If I had foreseen the tenth part of the vexation, the persecution, and the obloquy heaped upon me day to day,
she told herself,
I would never have attempted to bring this operation into fashion
.
“If they had only known my poor Meg,” said the duchess, stamping her foot. She turned and plopped down on the window seat. “Do you remember those days, when we used to peep over the garden wall at each other, Brownlows and Pierreponts?” She sighed. “It's a strange world, Mary, isn't it? I am so happy with Ancaster, you know—it is not all bad, to be a duchess. But it could not have happened but for poor Margaret's terrible death. I say a prayer for her every day, I do. Such a monstrous distemper, the smallpox. Took your Will, didn't it? And it nearly took you, too, poor dear. Sometimes in the night I cannot sleep, wondering when it will pounce upon my Louisa. She looks so much like Meg—even talks like her. It is quite eerie, at times.” Tear welled in her eyes. “I could not bear it. I could not.”
“Nor shall you,” said Lady Mary. “I expect Sergeant Amyand will be here any moment, with his load of precious poison. Just think: Lady Louisa will have no less than a royal dose of the smallpox—same as Prince William.”
The duchess sniffled and smiled, and Lady Mary took her arm.
“Let us go and find your pretty child.”
“Lady Albina, my niece—her cousin—only, that goes without saying, doesn't it? Ancaster is always telling me I say things four times, when I need only say them once. Where was I? Oh, yes. Lady Albina is to be inoculated today as well. And Miss Selwyn—her mother, you know, is one of the princess's women of the bedchamber, and her father is something to the prince, I can't recall what.”
Lady Louisa's inoculation went by in a twinkling. In a chattering, thought Lady Mary: Jane did love to talk.
As soon as was polite, Lady Mary and her daughter headed for the door. The duchess accompanied them, clasping Lady Mary's arm. “Are you quite sure you will be safe, my dear?”
“I do not think anyone has yet been killed by a rain of elderly vegetables, Jane.”
“Is there nothing I can do for you?” insisted the duchess.
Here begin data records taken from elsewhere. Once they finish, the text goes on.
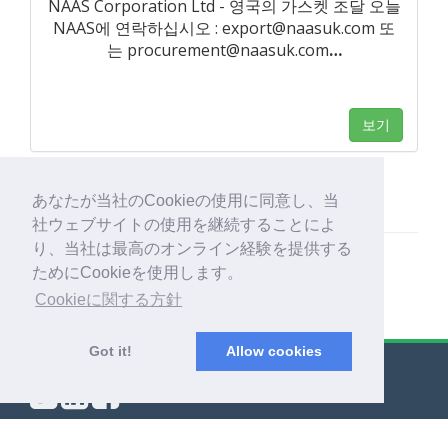
NAAS Corporation Ltd - 영국의 가스켓 조달 오늘
NAAS에 연락하십시오 : export@naasuk.com 또
는 procurement@naasuk.com
…
보기
あなたが当社のCookieの使用に同意し、当
社ウェブサイトの使用を継続することによ
り、当社は最高のオンライン経験を提供する
ためにCookieを使用します。
Cookieに関する方針
Got it!
Allow cookies
© Export Worldwide 2026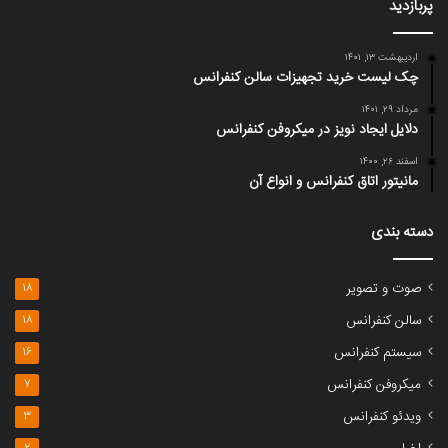
پربازدید
اردیبهشت ۱۳, ۱۴۰۱
چک لیست خرید تجهیزات سالن کنفرانس
مرداد ۲۹, ۱۴۰۱
دلایل ایجاد نویز در میکروفن کنفرانس
اسفند ۲۶, ۱۴۰۰
مانیتور اتاق کنفرانس و انواع آن
دسته بندی
صوت و تصویر
18
سالن کنفرانس
18
سیستم کنفرانس
16
میکروفن کنفرانس
7
ویدئو کنفرانس
3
Lady Mary nodded and the footmen opened the door. “Admire the heroism in the heart of your friend,” she said, and stepped into the screaming.
After math
1
MEETINGS AND PARTINGS
The Boston Neck
July 26, 1723
 
ZABDIEL took Tommy and rode south across the Neck to race through wheeling clouds of birds far out into the salt marshes at low tide. It was a form of worship, he thought, this exhilaration in God's glories of wind, wings, and horses, though he knew neither Jerusha nor the Reverend Mr. Colman would agree. But it was how he liked to give thanks to the Lord for His delivery of Tommy two years ago.
When they returned home bright eyed and glowing, Jerusha smiled and said, “There is a letter for you in the parlor. From London.”
He retrieved it and went out to the garden, to sit on a bench where he could watch his favorite mare nuzzling her new foal.